● Exercise objective:
Record by record, write out the listing word for word while omitting pictures.

:: Material provided

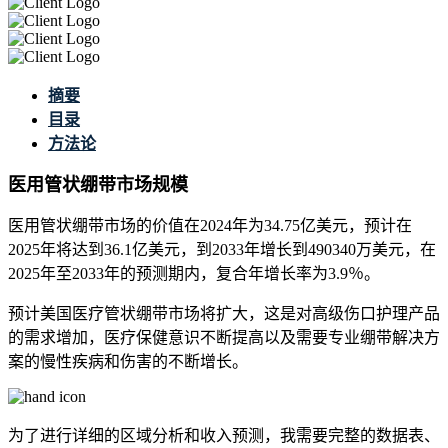
摘要
目录
方法论
医用管状绷带市场规模
医用管状绷带市场的价值在2024年为34.75亿美元，预计在
2025年将达到36.1亿美元，到2033年增长到490340万美元，在
2025年至2033年的预测期内，复合年增长率为3.9％。
预计美国医疗管状绷带市场将扩大，这是对高级伤口护理产品
的需求增加，医疗保健意识不断提高以及需要专业绷带解决方
案的慢性疾病和伤害的不断增长。
为了进行详细的区域分析和收入预测，我需要
完整的数据表、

::::

● Reply to the task:
摘要
目录
方法论
医用管状绷带市场规模
医用管状绷带市场的价值在2024年为34.75亿美元，预计在
2025年将达到36.1亿美元，到2033年增长到490340万美元，在
2025年至2033年的预测期内，复合年增长率为3.9％。
预计美国医疗管状绷带市场将扩大，这是对高级伤口护理产品
的需求增加，医疗保健意识不断提高以及需要专业绷带解决方
案的慢性疾病和伤害的不断增长。
为了进行详细的区域分析和收入预测，我需要
完整的数据表、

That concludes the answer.